В докладе я ссылался на Карсавина с целью философски обосновать всё вышесказанное. Я хотел показать, что в то время как разнообразные течения в Русской Православной Церкви могут соотноситься с исторически разными идеалами, ни одно из них не может в полной мере быть воплощено в нашей земной Церкви. Мы обречены страдать, видя их частичную реализацию, мы должны с любовью терпеть тех, кто отличается от нас. Лично для меня такой печальный, насаждённый сверху, монизм и конформизм советского и русского общественного опыта проигрывают при сравнении с британским социальным либеральным плюрализмом.
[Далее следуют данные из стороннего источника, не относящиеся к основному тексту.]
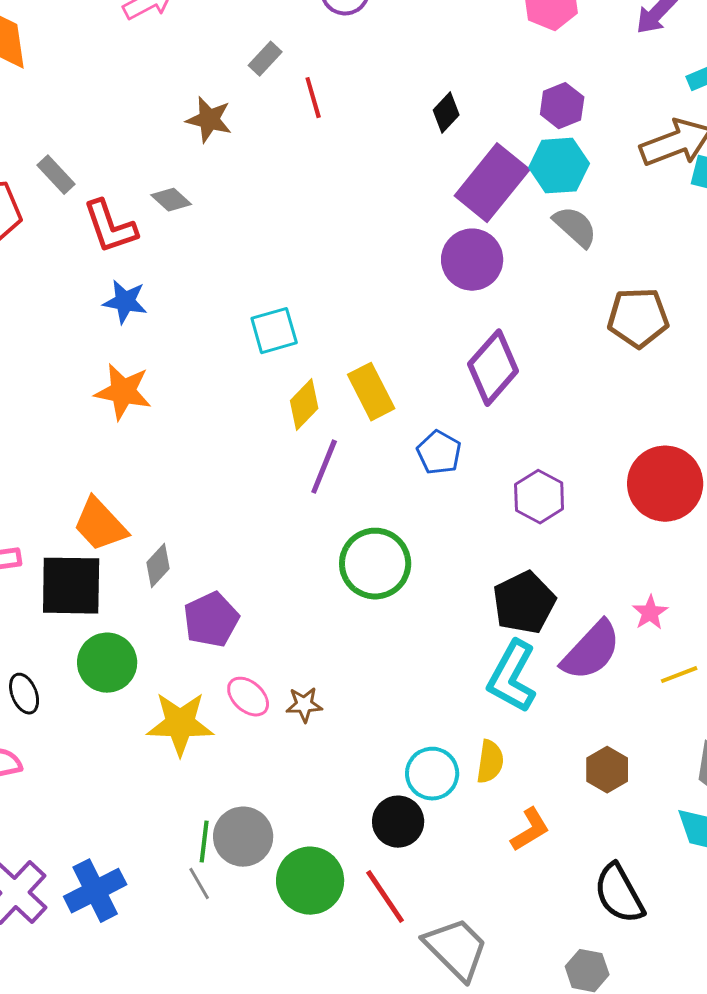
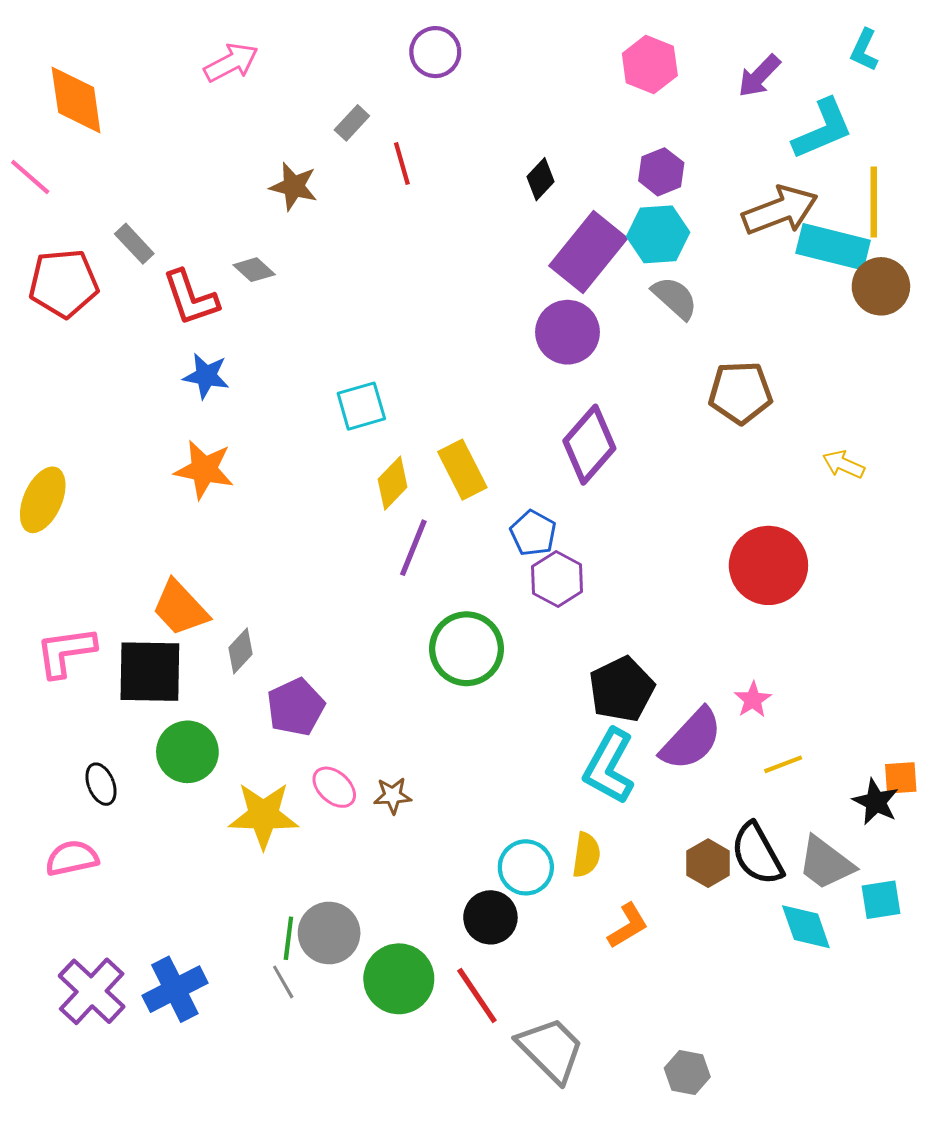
purple hexagon: (539, 497) -> (557, 579), moved
black semicircle: (619, 894) -> (757, 854), moved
Последнее, несмотря на первое впечатление, по существу является лучшим примером того, как могли бы ужиться между собой различные группировки внутри Русской Церкви. Каждая стремилась бы к своему собственному идеалу, признавая в то же самое время неизбежное несовершенство собственного видения и обращаясь к другим в поисках полноты. Таким образом, либералы и консерваторы перестали бы игнорировать друг друга и пришли бы к примирению. Но часто, к сожалению, разнообразные группы в Церкви собираются вместе именно из-за противодействия и глубокого недоверия друг к другу. Опять же, мне кажется, что взгляд Карсавина представляет собой философское выражение вышесказанного. Надеюсь, мои объяснения убедят читателей, что я не «шовинистический империалист», как подумали некоторые докладчики.

В конечном итоге подобные рассуждения могут быть применены к расколу, который произошел в Сурожской епархии после смерти митрополита Антония. К сожалению, я не владею полной информацией, поэтому не буду высказываться на эту тему в силу её важности и конкретики. Но, без сомнения, здесь затрагиваются те же вопросы: отчасти о балансе между людьми англоязычной и русскоязычной культурных сред, а отчасти не столько о разнице культур, сколько о разнице видения Церковью самой себя.

[1] Добавлен по просьбе автора доклада – Прим. ред.